Action item: Every line below from the one with "Új építésű társasház, 6." through the one with "nuestro país ha logrado consolidarse como un" should be retyped exactly, both ends included; no other lines and no pictures.

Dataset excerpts
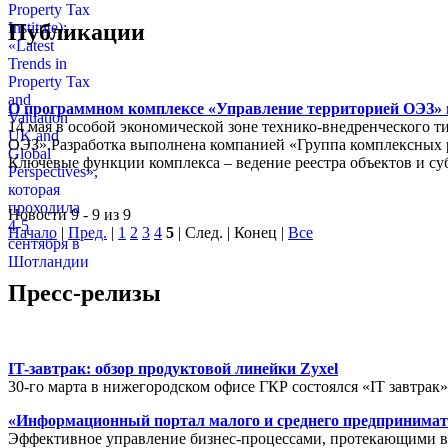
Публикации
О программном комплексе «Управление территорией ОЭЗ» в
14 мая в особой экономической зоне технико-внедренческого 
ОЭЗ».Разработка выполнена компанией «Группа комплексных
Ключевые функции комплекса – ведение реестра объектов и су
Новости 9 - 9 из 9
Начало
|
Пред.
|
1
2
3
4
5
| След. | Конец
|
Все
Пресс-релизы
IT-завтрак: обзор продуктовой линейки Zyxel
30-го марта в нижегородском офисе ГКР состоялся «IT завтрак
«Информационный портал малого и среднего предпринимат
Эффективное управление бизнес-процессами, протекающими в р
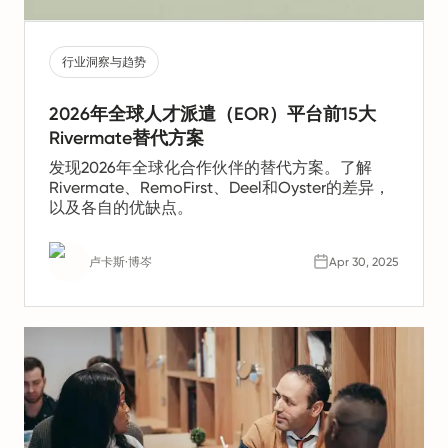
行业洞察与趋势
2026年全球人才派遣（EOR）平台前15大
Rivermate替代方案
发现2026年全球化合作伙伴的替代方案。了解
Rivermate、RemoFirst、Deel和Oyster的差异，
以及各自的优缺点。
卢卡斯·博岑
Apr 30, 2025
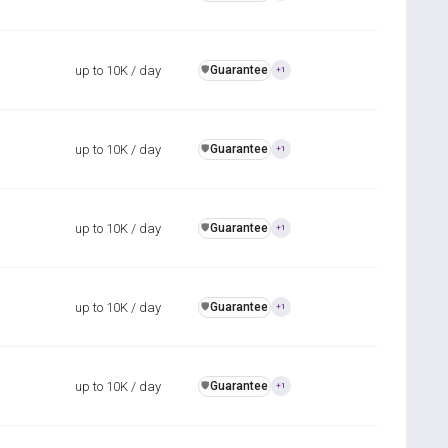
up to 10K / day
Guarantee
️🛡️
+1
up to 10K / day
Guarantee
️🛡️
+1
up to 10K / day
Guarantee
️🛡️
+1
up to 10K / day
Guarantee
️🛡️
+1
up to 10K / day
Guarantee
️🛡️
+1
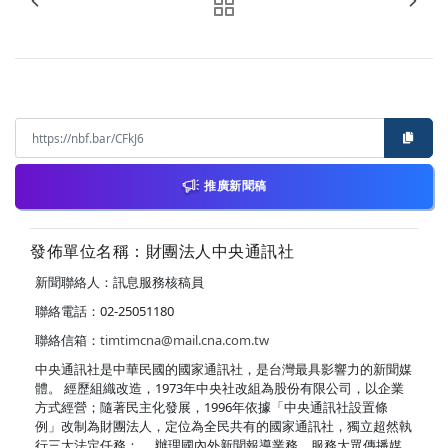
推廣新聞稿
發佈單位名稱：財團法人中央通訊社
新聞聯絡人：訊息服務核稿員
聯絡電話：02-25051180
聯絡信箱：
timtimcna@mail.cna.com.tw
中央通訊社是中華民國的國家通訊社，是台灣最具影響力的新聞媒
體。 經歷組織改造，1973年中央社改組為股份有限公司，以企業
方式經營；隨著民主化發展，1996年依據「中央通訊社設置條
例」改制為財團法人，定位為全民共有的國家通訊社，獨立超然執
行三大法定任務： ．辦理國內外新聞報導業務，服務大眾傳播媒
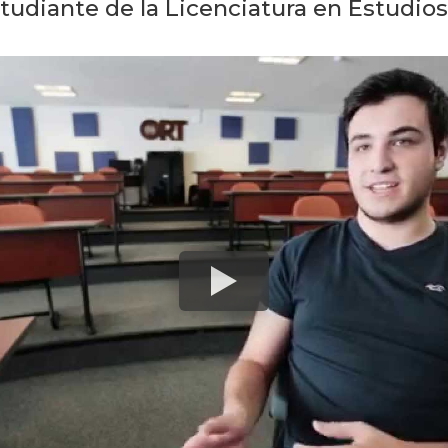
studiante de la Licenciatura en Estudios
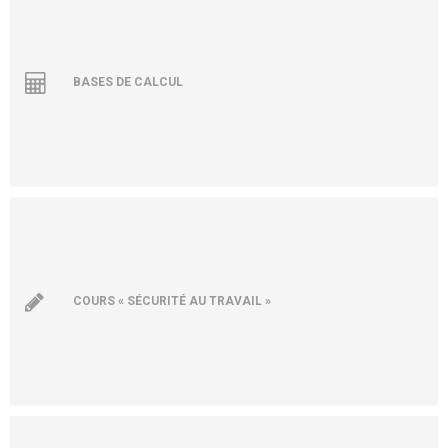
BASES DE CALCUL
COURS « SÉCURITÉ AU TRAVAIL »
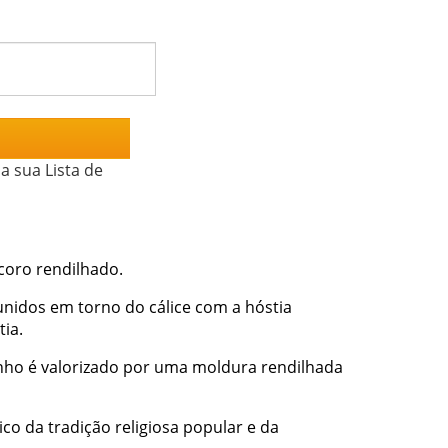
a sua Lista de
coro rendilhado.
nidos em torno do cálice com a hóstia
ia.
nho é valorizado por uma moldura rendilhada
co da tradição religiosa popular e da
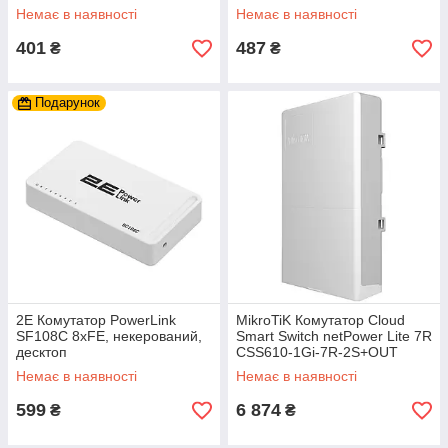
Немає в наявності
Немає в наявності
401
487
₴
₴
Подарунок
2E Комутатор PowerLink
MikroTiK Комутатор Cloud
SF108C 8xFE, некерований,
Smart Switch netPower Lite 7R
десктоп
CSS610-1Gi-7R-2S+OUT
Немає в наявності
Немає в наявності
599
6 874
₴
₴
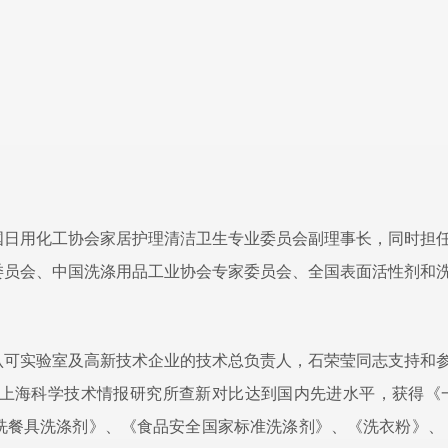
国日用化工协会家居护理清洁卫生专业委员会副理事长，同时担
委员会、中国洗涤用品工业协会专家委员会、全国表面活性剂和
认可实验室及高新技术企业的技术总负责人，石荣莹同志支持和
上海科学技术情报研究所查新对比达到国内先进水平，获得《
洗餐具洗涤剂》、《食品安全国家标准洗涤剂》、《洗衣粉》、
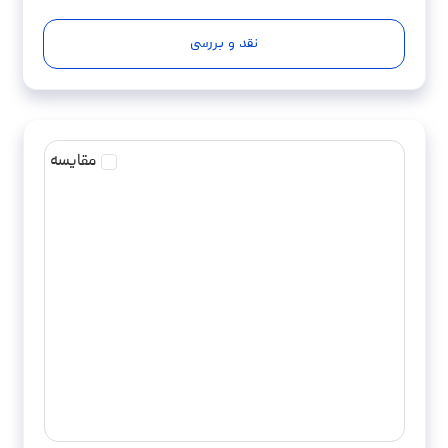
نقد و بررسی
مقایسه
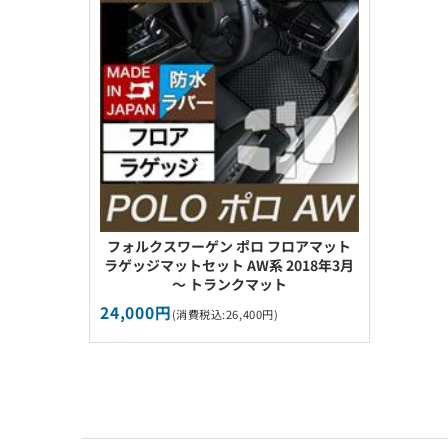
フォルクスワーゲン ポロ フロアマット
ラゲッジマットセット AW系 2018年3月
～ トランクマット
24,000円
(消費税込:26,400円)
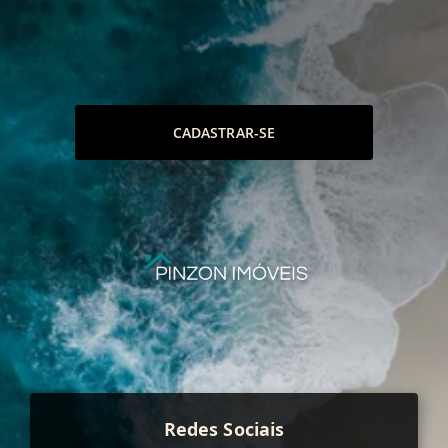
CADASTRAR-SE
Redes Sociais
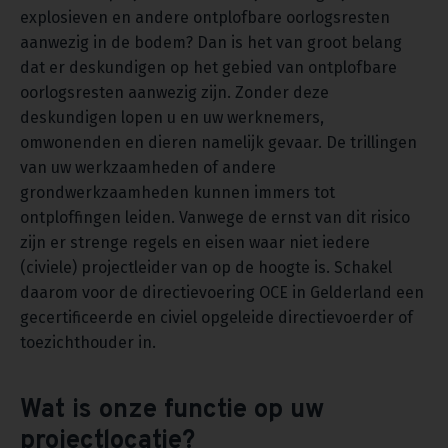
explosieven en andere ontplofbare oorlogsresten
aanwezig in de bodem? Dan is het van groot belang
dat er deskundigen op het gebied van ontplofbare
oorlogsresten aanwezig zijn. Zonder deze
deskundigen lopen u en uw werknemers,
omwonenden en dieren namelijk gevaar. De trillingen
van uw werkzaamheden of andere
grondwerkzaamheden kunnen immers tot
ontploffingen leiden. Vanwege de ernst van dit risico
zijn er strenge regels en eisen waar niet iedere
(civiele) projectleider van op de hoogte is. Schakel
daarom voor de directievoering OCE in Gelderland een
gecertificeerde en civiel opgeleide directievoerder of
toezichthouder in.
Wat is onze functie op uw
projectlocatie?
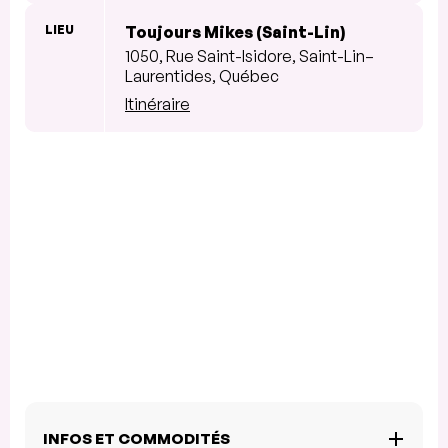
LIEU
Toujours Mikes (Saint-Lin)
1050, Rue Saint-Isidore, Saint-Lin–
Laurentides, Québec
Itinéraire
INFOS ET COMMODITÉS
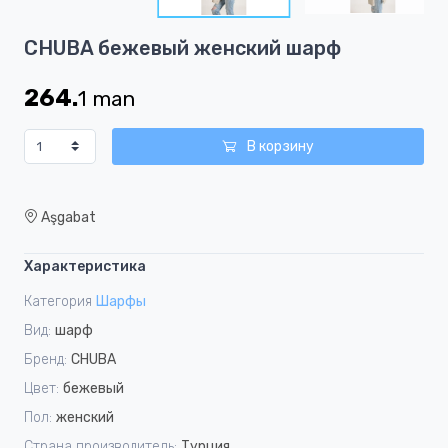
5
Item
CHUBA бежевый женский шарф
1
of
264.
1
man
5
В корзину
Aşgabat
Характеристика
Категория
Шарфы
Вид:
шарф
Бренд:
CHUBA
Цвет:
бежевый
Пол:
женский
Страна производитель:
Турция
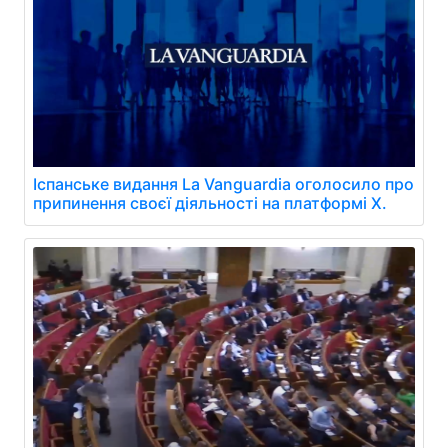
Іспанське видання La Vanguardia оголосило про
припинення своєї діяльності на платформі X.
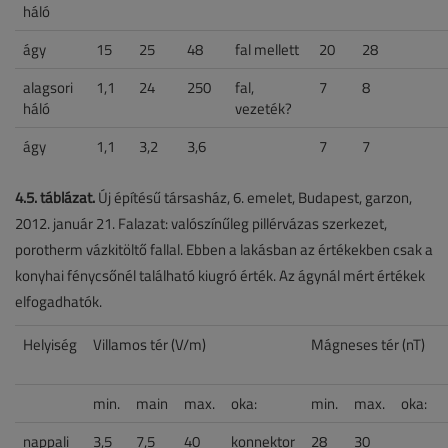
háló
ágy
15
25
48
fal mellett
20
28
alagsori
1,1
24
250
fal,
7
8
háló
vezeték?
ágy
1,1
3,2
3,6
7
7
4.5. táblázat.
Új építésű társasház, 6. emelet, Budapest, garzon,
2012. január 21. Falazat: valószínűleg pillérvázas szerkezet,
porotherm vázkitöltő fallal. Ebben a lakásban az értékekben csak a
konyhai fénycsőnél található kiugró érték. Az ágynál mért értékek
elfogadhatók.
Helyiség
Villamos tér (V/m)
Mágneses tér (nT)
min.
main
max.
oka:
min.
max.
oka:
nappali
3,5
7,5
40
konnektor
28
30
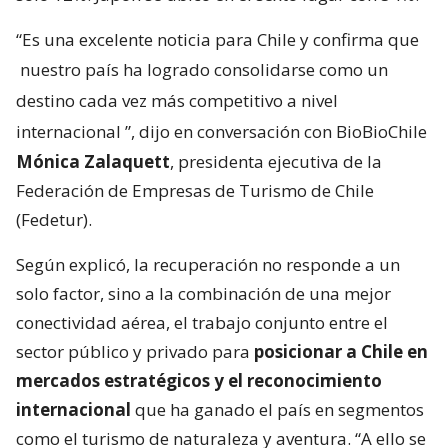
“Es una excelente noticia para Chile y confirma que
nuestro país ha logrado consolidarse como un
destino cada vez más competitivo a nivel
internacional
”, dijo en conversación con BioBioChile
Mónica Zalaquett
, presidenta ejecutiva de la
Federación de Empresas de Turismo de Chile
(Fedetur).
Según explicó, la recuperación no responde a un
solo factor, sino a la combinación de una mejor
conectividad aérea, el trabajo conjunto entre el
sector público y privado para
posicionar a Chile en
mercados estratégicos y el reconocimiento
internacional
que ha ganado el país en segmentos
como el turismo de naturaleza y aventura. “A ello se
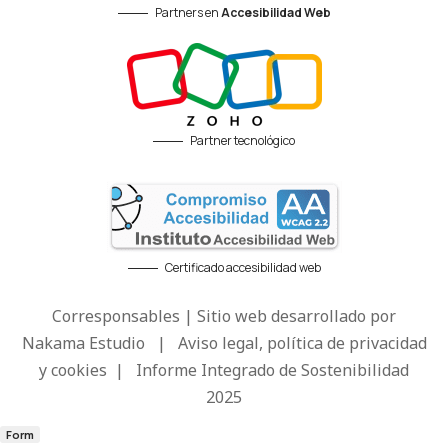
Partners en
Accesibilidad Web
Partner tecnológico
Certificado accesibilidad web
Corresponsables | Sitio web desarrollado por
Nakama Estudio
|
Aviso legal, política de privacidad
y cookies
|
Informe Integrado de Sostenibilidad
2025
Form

Your response:
Új építésű társasház, 6. emelet, Budapest, garzon,
2012. január 21. Falazat: valószínűleg pillérvázas szerkezet,
porotherm vázkitöltő fallal. Ebben a lakásban az értékekben csak a
konyhai fénycsőnél található kiugró érték. Az ágynál mért értékek
elfogadhatók.
Helyiség
Villamos tér (V/m)
Mágneses tér (nT)
min.
main
max.
oka:
min.
max.
oka:
nappali
3,5
7,5
40
konnektor
28
30
“Es una excelente noticia para Chile y confirma que
nuestro país ha logrado consolidarse como un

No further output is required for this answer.